Museums in Social MediaBest Practice Session
Natalia Dudareva, Denmark
Published paper: Museums in social media
What is the relevance of social media for marketing of arts and culture museums? Who are the virtual followers of their social media? Are they the same people who visit their physical locations or do they represent completely different groups of people?
Arts and culture sector is actively seeking approaches to embrace the rapid development of web technologies, and thus it is crucial to have a clear understanding of the audiences addressed through these media. I will describe the users of museums’ social media, group them according to their motivations for following these pages, and explain how this knowledge can be useful for communication specialists of arts and culture museums.
This research was conducted as a part of the master thesis and reached out to the Facebook followers of three arts and culture museums in Copenhagen: The National Gallery of Denmark, The National Museum of Denmark, and The David Collection. The quantitative survey described their Facebook followers and identified two main motivations that divided them.
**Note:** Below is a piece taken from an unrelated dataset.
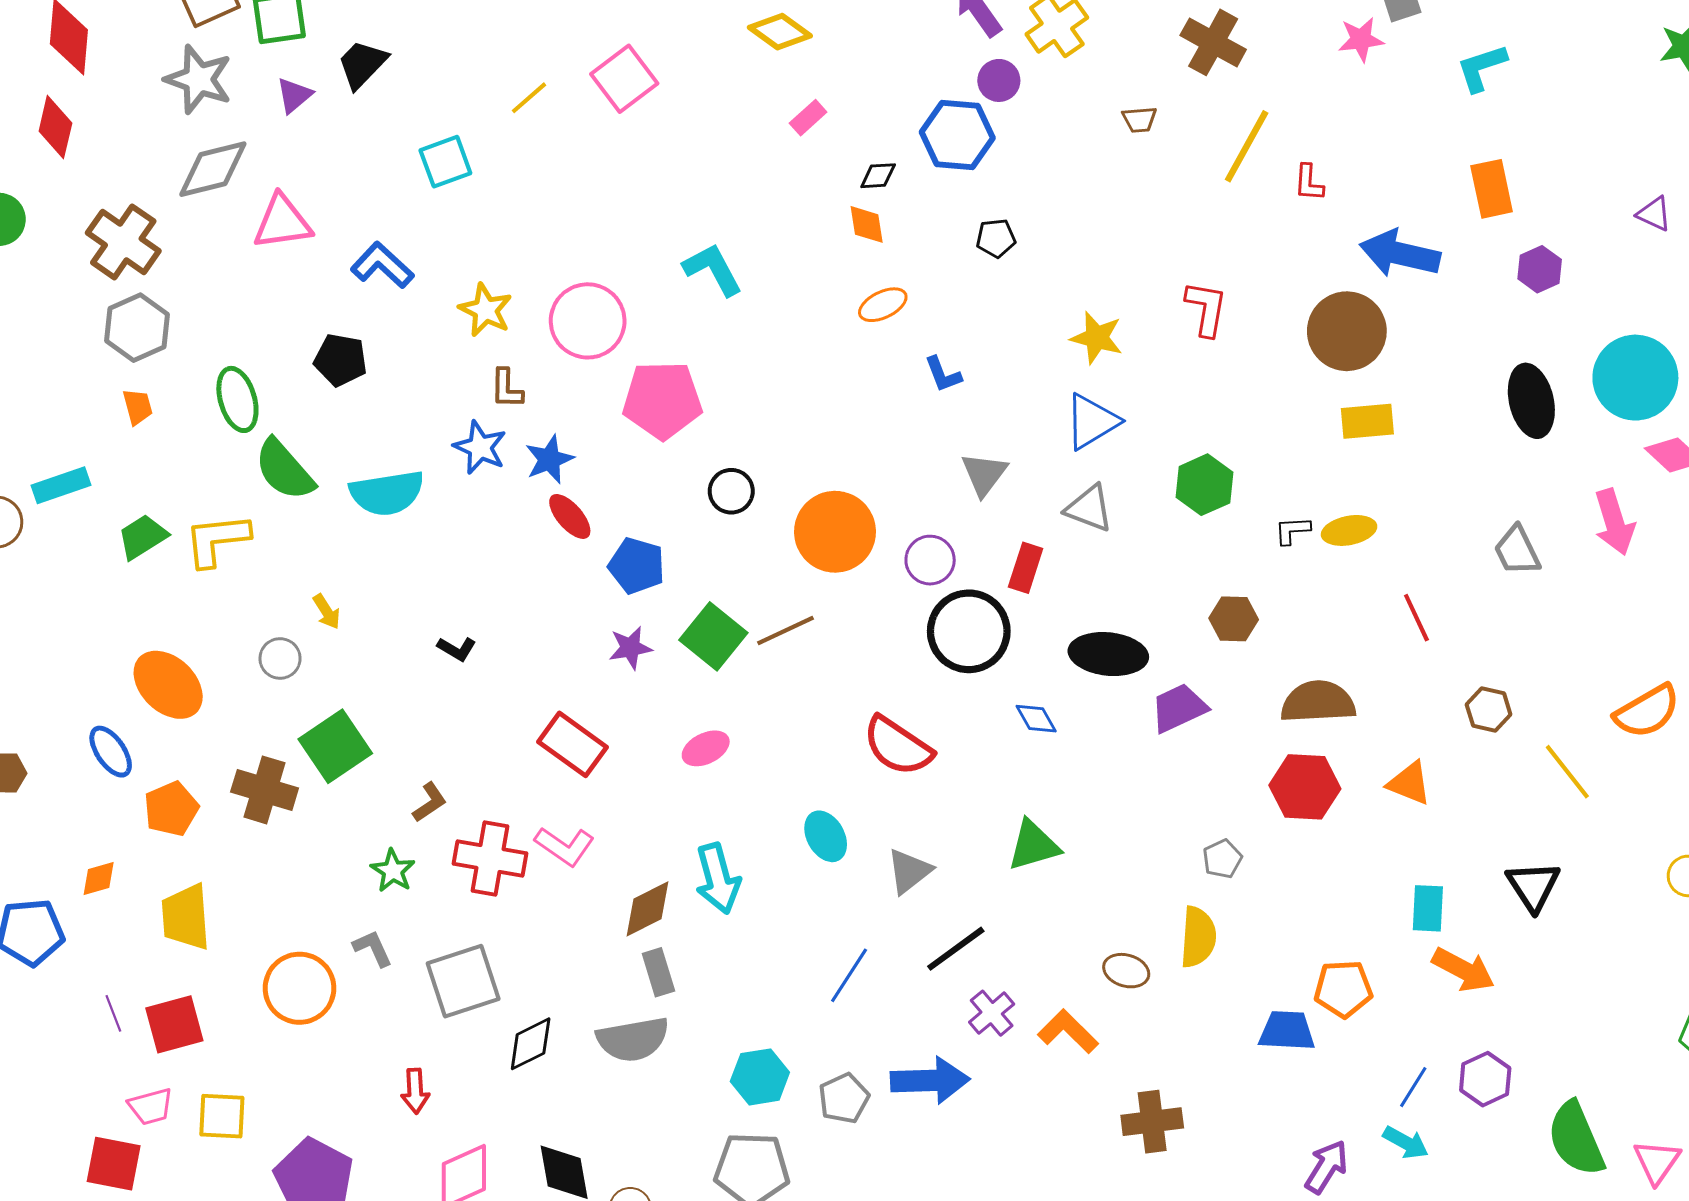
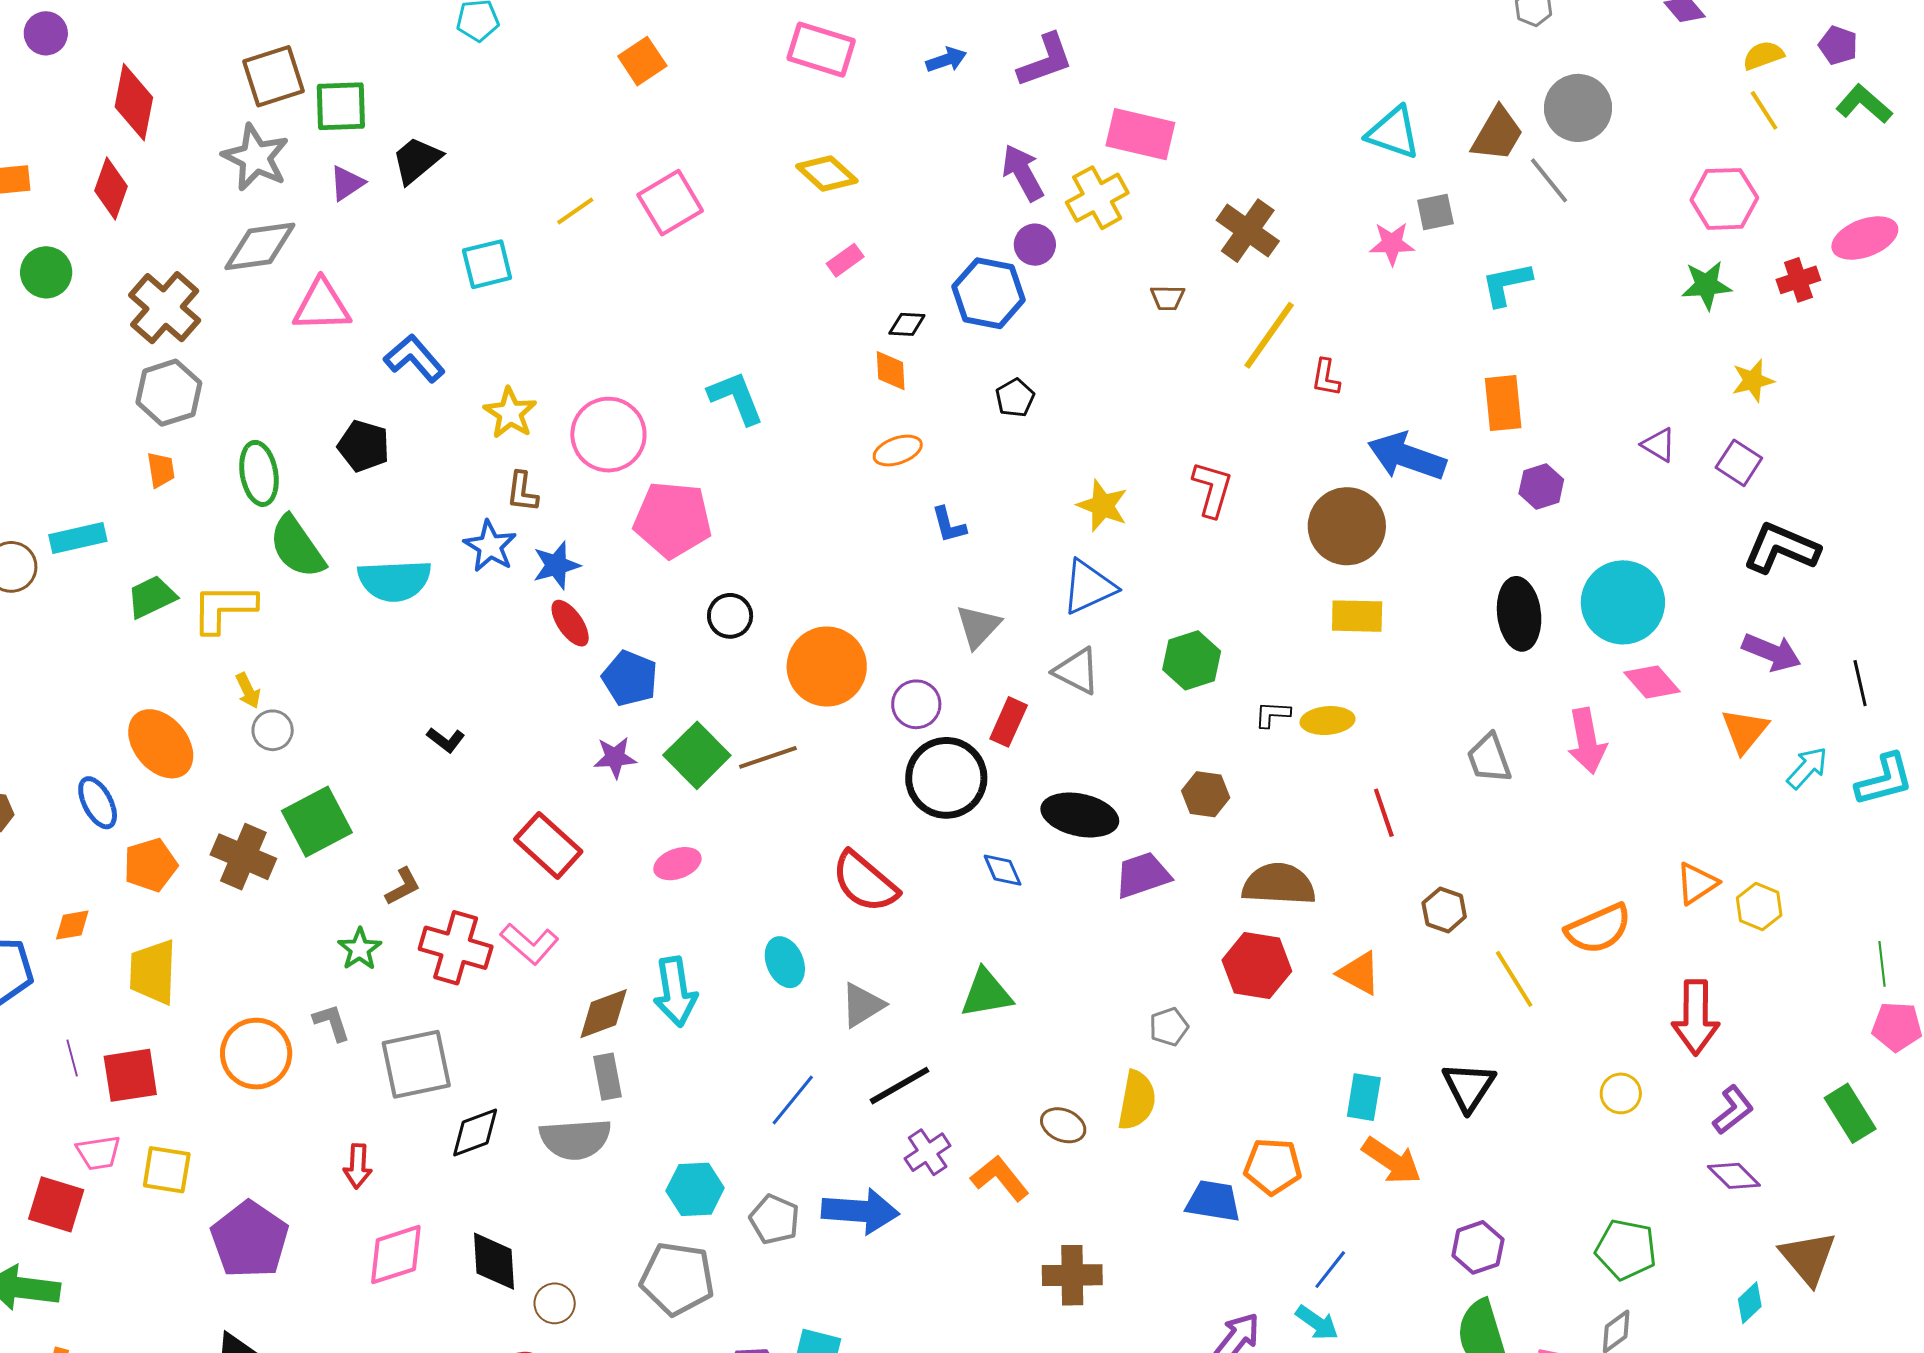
black pentagon: (996, 238) -> (1015, 398), turned -30
yellow arrow: (327, 612) -> (248, 691), moved
purple hexagon: (1485, 1079) -> (1478, 1247), moved
gray pentagon: (844, 1098) -> (774, 1219), turned -30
These are the desire to interact with the museums and the feelings of connectedness with them and their community.
Five types of Facebook followers emerged from these motivations: ‘enthusiast’, ‘connected’, ‘contributor’, ‘interested’, and ‘informational’. ‘Enthusiast’ is the most active and engaged user, who is also actively visiting museums. ‘Connected’ is not as active in interaction, but also represents museum visitors, along with the ‘interested’. The ‘contributor’ and ‘informational’ types demonstrated a new development in the arts and culture sector. They describe Facebook users who follow museums in social media and get inspired by their updates, but at the same time do not visit museums often or do not feel motivated to do so. Although each of the relationship types places a high value on the information provided by museums in social media, this research suggests that social media communication is becoming a cultural experience of its own.
This research demonstrates that social media provides opportunities both for strengthening the existing audience relationships and for establishing the new ones with those who are not active museum visitors. It identifies that many users take inspiration for the visits from the Facebook pages, and the most engaged social media followers also tend to be more active visitors.
Nevertheless, social media is still not a universal tool. Even among those who follow museums on social media there is a large share of users that do not feel that Facebook is the most suitable place to interact with museums. Moreover, many do not feel confident sharing their opinions on this platform. Therefore, although social media offers possibilities to enhance interactions with the audiences, it should be closely integrated with the other elements of the marketing strategies, both on the web and offline. Thus it supplements the other online and offline elements of the marketing strategies by providing more opportunities for audience involvement and attracting new types of consumers.